--- INFORMATION SHOWN ---
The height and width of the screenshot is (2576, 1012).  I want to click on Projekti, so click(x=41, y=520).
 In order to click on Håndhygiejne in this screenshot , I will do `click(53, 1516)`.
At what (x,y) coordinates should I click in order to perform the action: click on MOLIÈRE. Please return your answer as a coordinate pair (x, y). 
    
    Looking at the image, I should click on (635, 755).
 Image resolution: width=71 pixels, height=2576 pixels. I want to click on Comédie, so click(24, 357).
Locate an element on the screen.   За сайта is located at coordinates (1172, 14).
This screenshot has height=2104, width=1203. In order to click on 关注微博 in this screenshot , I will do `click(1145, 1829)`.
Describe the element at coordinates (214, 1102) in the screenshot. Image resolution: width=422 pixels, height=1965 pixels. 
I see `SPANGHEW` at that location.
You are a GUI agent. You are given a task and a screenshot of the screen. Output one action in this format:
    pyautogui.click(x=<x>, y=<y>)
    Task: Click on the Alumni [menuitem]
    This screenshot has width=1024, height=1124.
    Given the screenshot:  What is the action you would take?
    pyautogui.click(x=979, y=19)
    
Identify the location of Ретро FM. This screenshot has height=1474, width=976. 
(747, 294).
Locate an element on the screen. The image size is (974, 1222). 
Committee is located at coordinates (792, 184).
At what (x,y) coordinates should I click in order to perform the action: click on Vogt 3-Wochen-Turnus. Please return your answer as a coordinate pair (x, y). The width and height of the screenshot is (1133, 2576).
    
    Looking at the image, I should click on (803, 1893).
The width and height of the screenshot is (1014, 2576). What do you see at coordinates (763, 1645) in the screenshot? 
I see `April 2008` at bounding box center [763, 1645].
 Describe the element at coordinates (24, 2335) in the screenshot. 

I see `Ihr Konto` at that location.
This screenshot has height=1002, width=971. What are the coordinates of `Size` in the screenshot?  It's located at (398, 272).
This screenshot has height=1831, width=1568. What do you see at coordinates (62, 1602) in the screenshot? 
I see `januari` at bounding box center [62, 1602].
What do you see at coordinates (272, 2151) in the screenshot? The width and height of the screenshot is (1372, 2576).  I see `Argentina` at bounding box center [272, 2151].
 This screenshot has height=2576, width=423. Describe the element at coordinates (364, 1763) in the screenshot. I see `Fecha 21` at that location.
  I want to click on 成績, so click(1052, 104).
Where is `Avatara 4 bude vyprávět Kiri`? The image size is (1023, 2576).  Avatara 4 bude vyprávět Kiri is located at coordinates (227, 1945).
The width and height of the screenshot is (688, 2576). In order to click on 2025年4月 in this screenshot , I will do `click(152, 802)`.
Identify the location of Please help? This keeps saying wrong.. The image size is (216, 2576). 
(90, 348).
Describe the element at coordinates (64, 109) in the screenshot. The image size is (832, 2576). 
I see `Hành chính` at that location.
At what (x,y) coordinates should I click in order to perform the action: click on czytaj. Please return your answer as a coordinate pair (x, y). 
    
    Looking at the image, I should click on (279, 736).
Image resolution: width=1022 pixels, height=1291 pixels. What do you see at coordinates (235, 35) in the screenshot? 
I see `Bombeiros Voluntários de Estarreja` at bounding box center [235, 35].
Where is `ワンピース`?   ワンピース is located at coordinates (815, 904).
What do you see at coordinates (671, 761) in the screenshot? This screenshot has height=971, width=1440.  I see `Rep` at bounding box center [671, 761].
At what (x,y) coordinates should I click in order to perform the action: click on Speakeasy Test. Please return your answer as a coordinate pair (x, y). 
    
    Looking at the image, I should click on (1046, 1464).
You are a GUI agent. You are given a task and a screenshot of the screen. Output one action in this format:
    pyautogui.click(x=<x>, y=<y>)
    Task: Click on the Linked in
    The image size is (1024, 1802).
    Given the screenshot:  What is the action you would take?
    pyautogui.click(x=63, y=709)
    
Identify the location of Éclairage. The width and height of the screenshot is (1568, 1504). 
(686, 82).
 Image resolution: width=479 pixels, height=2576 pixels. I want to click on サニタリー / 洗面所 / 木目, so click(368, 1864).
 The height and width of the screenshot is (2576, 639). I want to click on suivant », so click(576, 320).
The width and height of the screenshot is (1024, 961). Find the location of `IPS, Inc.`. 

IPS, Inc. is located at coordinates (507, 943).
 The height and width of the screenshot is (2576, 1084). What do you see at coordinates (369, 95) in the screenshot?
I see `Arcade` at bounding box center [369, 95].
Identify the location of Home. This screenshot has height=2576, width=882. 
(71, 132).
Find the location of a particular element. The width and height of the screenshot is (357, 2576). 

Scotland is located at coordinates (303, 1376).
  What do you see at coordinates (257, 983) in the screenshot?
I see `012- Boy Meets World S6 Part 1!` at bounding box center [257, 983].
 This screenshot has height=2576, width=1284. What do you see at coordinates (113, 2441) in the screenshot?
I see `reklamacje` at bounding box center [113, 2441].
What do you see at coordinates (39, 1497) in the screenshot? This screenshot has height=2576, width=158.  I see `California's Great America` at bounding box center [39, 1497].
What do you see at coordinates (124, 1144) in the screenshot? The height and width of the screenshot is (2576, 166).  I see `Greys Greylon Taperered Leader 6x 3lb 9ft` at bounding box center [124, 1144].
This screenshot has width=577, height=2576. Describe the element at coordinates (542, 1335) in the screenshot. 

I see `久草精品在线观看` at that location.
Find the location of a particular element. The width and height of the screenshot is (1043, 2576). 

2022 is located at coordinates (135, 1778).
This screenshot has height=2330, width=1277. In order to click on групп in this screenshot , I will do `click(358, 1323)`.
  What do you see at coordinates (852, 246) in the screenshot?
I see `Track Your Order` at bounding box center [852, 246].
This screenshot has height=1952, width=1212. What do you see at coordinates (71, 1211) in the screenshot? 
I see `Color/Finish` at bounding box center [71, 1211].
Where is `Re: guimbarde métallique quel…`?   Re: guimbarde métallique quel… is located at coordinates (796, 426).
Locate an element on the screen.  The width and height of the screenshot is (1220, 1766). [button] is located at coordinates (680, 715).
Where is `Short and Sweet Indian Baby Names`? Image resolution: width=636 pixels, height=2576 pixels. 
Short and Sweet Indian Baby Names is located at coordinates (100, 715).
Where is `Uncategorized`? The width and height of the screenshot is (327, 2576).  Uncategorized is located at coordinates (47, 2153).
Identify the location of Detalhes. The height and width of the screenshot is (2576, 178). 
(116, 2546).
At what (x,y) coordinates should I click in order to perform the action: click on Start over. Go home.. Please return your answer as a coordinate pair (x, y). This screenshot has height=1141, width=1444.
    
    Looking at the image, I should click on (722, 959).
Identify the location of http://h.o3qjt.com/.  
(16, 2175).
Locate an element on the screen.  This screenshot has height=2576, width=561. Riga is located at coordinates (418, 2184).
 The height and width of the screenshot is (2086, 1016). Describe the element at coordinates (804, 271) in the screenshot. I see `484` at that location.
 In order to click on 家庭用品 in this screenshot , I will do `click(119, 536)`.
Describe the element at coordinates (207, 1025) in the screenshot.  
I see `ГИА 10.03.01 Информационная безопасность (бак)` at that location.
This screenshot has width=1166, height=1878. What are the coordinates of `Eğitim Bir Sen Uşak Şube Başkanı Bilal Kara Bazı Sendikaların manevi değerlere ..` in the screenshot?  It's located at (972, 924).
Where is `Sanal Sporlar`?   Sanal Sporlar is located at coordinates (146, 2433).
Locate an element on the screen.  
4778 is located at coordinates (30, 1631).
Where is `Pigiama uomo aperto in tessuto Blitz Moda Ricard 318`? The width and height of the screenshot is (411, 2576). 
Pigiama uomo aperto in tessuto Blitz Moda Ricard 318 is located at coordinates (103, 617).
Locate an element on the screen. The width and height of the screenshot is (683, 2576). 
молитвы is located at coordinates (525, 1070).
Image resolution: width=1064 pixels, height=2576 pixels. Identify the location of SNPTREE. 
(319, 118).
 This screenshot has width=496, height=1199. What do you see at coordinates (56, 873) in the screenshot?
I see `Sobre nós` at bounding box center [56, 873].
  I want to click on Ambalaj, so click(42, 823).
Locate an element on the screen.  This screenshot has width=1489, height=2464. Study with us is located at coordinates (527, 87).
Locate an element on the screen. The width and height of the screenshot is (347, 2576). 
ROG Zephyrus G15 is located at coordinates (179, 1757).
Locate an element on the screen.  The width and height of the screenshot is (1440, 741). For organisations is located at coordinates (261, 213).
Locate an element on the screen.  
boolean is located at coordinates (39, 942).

--- TASK DETAILS ---
The reply must consist solely of the lines from the one containing "Image resolution: width=1064" through the last line of the data, reproduced exactly.

--- ANSWER BOX ---
Image resolution: width=1064 pixels, height=2576 pixels. Identify the location of SNPTREE. 
(319, 118).
 This screenshot has width=496, height=1199. What do you see at coordinates (56, 873) in the screenshot?
I see `Sobre nós` at bounding box center [56, 873].
  I want to click on Ambalaj, so click(42, 823).
Locate an element on the screen.  This screenshot has width=1489, height=2464. Study with us is located at coordinates (527, 87).
Locate an element on the screen. The width and height of the screenshot is (347, 2576). 
ROG Zephyrus G15 is located at coordinates (179, 1757).
Locate an element on the screen.  The width and height of the screenshot is (1440, 741). For organisations is located at coordinates (261, 213).
Locate an element on the screen.  
boolean is located at coordinates (39, 942).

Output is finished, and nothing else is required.